Yes.  Run your own benchmarks -- it's easy.  For example:

import time

bigtuple = tuple(range(10000))
bigdict = dict([(i,i) for i in bigtuple])

def timeit(toaccess):
    start = time.clock()
    for j in range(100):
        for i in range(10000):
            toaccess[i]
    stend = time.clock()
    return stend-start

print 'tuple: %.2f'%timeit(bigtuple)
print 'dict: %.2f'%timeit(bigdict)

C:\Python22>python -O ap.py
tuple: 1.51
dict: 1.97

C:\Python22>python -O ap.py
tuple: 1.50
dict: 2.01

You see, for a million accesses a dict can take about 500
milliseconds more than a tuple; that's almost half a
microsecond on each access (on my old, slow machine).

It's "significant" in proportional terms -- probably
not in YOUR application (since it's not going to
matter in well over 90% of the cases), but only you
can answer that.

> (b) Is there any way to mark a variable (nColName)
>     as a constant so that the "byte compiler" can
>     resolve the value to an integer (instead of
>     requiring an access to the local namespace)
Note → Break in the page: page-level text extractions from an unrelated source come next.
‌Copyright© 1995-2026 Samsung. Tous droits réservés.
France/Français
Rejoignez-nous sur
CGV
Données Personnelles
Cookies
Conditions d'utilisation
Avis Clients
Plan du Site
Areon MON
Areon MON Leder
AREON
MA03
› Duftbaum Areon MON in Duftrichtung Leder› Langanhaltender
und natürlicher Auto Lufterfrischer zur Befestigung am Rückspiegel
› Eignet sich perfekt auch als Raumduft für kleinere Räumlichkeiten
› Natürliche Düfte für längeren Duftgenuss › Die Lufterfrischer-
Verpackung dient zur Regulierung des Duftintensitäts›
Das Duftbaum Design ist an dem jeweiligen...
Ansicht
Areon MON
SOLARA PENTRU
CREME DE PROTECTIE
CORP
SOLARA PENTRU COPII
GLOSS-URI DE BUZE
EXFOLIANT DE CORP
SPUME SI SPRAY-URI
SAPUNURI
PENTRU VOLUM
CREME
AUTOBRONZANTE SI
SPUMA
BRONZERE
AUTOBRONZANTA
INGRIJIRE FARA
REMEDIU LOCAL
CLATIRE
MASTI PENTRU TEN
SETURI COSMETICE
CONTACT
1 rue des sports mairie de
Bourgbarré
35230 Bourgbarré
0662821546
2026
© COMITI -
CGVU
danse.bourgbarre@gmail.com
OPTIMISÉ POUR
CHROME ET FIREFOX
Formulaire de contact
No (except maybe bytecodehacks, but you don't want
to get into those).

> (c) Which technique would you use?

Yet another: use a row class.
E.g.:

class row(tuple):
    names = 'whatever column names you need'.split()
    indexof = {}
    for i in range(len(names)):
        indexof[names[i]] = i
    def __init__(self, *values):
        assert len(self.names)==len(values)
        tuple.__init__(self, *values)
    def __getattr__(self, name):
        return tuple.__getitem__(self, self.indexof[name])
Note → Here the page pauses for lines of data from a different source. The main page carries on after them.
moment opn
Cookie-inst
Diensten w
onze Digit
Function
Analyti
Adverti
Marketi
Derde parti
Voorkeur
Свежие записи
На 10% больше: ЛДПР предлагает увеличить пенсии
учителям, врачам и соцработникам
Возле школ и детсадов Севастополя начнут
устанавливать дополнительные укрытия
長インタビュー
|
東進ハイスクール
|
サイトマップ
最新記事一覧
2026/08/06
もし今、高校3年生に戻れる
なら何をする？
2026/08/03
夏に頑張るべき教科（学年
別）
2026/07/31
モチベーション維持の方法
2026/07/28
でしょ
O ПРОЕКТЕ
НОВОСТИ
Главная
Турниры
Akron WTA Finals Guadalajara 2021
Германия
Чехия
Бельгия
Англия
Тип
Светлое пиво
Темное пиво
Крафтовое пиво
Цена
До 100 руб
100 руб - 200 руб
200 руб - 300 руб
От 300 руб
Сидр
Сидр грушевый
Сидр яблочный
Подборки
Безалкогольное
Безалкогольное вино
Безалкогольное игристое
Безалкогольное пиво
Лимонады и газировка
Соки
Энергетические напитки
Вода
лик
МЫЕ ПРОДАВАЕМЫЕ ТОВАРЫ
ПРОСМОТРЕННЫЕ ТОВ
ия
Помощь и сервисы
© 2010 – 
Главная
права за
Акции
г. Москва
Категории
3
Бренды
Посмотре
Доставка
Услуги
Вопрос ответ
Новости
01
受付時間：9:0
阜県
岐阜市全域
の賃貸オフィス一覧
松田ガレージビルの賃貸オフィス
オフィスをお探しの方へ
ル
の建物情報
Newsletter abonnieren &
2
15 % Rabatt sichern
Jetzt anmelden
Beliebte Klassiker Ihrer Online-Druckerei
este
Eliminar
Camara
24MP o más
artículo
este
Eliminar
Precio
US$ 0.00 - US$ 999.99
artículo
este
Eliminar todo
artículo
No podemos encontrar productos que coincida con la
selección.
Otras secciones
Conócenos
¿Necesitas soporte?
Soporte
Yes, this has even more overhead, if you access it
by name, e.g.:
myrow = row(5,3,2,6,8)
print myrow.names

But it's nice and clear, and flexible too (you can also
use myrow[3] should you ever need to), and quite Pythonic.

In the unlikely case that this should turn out to be the
performance bottleneck making your program too slow, it
will be easy to optimize things later (after running
some profiling to confirm the culprits).  Most of your
code can stay readable and maximally nice...

Alex